Location intelligence is used by numerous industries to improve the way they work. But the biggest users are GIS professionals in government, commercial, insurance, and disaster response. Why? Because these professionals rely on accurate ground truth at a scale that only location intelligence can deliver.
Government
Government departments at all levels rely on location intelligence for a host of applications, like property inspections and assessments, urban change forecasting, and monitoring infrastructure projects. Local and national governments also use location intelligence to improve transparency between stakeholders and the community.
Southfield, MI needed to find a way to effectively manage stormwater utilities. Nearmap location intelligence includes high-resolution imagery — captured up to 3 times a year in that region — geospatial data, and AI feature detections. These solutions enabled the city of Southfield to proactively map impervious surfaces and readily view, identify, and verify stormwater utilities at scale.
Insurance
Location intelligence allows insurers to optimise pricing, quoting, underwriting, renewals, and claims by applying AI and computer vision to high-resolution aerial imagery. The collection of property data provided by location intelligence empowers insurers to reduce costly physical inspections by allocating them to only high-risk properties, make more accurate risk decisions in a fraction of the time, create custom business rules that flag properties for attention, and easily stay up-to-date with every property in their book of business.
Arden Insurance Services is a Managing General Agency (MGA) and was experiencing several challenges (e.g., inspection inefficiencies and lack of underwriting clarity). Location intelligence allows Arden’s underwriters to make faster, smarter decisions by providing them with the most accurate property information available. With this data, they can determine the precise risk for each policy and strategically deploy inspection teams to the highest-risk properties.
Commercial
Site surveying can be one of the most costly and time-consuming parts of any infrastructure project. Location intelligence allows stakeholders at all levels to access tools for remote surveying and site monitoring.

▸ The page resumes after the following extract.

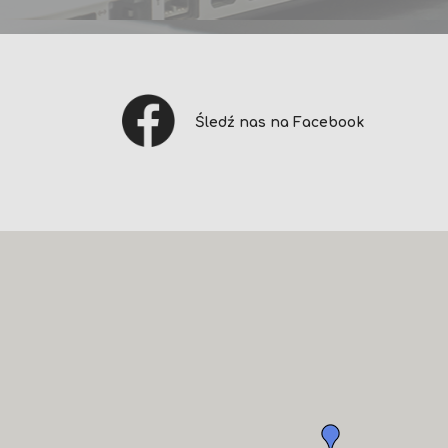
Śledź nas na Facebook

CBBEL undertook the task of connecting urban areas with a large, multi-use path project that intersected with a forest preserve. The path crossed environments that had different grade levels and habitats that needed to be preserved or rebuilt. CBBEL always uses aerial imagery to examine existing conditions. However, extensive tree coverage across the project area made getting clear imagery difficult. That all changed when CBBEL went with Nearmap location intelligence, as the frequently updated imagery gave them leaf-off surveys where their team could see the pathway. Being able to do onsite work without going onsite helped to improve CBBEL’s efficiency by enabling their Field Collection and remote teams to simultaneously update the project area.
Disaster response
In areas where it is available, Nearmap ImpactResponse post-catastrophe ground insights equip disaster response crews with up-to-date data for assessing damage, deploying resources, and finding the safest recovery routes. With no need to wait for ground resources, or to resolve potentially dangerous access issues, disaster response teams can proactively create recovery plans without delay.